§ EXERCISE MATERIAL
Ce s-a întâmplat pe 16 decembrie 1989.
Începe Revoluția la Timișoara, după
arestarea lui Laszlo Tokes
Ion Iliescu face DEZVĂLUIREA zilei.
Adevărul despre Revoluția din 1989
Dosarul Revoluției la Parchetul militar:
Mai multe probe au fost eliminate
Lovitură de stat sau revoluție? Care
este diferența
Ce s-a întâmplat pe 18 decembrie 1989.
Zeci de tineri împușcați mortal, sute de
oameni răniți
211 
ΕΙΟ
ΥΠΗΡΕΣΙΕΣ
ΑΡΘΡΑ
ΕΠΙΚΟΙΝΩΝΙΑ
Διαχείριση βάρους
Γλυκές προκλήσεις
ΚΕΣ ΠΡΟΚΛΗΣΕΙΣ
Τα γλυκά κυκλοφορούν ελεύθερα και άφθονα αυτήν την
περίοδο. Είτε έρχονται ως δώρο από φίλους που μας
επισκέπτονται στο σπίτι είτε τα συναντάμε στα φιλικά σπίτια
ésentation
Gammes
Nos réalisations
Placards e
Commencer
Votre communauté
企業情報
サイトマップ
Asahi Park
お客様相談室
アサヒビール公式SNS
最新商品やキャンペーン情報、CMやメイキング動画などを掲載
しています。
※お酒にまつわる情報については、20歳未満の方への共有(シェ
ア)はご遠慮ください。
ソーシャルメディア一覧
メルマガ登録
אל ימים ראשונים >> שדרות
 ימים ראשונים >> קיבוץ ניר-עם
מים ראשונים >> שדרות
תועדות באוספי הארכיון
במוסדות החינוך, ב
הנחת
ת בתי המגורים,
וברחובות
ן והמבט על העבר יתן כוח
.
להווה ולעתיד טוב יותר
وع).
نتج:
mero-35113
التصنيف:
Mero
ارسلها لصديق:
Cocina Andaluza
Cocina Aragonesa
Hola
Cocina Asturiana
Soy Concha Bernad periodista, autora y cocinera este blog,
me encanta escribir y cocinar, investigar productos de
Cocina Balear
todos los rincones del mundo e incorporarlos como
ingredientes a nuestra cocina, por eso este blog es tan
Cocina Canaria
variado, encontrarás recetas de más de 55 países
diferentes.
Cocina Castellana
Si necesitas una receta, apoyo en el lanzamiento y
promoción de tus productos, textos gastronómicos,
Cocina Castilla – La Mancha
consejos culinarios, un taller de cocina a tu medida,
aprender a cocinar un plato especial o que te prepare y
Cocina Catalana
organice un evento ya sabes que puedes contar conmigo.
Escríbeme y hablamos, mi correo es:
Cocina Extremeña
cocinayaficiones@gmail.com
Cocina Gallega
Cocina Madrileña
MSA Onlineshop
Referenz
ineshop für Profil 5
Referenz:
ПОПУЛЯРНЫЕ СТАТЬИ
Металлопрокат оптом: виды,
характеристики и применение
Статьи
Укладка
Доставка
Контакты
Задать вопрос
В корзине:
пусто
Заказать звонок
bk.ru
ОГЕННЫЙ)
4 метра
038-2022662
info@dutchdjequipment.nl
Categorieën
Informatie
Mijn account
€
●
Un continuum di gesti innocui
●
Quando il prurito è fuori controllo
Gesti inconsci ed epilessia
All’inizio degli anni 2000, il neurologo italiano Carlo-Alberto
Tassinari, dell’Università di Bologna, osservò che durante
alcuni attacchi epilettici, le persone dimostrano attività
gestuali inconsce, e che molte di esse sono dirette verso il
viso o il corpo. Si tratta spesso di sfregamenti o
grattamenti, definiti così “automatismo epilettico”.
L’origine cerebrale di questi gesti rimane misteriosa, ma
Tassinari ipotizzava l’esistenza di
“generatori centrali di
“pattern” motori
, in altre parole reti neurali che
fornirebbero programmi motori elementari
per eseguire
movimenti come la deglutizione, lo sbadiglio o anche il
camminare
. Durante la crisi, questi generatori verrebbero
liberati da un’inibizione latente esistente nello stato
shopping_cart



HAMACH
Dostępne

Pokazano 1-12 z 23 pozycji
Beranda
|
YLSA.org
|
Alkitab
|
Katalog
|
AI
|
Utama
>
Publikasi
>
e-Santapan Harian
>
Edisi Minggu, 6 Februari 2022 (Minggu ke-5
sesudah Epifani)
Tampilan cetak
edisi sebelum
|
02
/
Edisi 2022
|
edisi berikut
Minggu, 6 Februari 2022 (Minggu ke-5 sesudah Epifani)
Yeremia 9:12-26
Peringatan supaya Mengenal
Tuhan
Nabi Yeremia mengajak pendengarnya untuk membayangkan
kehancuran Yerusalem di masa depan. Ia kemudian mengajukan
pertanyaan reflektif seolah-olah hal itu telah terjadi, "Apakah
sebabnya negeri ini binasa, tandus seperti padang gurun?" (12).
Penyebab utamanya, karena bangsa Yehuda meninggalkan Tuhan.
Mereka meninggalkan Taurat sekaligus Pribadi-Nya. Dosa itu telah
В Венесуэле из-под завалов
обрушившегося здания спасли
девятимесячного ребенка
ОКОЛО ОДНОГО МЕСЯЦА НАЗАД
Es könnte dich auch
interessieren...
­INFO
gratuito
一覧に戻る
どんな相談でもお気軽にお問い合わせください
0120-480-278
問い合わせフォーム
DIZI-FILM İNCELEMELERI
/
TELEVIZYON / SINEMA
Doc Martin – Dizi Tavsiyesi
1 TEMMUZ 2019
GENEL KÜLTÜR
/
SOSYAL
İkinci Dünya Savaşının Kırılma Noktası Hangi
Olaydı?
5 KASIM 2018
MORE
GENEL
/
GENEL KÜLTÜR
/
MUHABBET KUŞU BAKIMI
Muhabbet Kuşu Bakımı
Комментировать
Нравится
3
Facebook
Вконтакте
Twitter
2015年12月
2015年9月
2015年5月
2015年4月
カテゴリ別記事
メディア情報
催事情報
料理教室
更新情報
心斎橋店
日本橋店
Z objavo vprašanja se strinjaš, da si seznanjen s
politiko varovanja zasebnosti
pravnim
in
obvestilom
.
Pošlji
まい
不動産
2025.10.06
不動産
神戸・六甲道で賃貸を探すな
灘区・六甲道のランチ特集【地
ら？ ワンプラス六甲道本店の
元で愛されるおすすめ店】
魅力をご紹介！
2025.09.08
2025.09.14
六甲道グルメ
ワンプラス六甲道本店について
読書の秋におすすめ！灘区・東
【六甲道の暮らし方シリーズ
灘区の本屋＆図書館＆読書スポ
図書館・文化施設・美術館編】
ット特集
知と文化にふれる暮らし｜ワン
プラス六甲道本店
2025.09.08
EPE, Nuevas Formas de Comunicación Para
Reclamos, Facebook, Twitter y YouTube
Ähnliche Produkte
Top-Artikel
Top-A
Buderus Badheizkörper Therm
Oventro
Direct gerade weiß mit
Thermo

§ WORK TASK
Across the entries above, find each line with the word "Februari" and please copy it out.

§ EXERCISE SOLUTION
Edisi Minggu, 6 Februari 2022 (Minggu ke-5
Minggu, 6 Februari 2022 (Minggu ke-5 sesudah Epifani)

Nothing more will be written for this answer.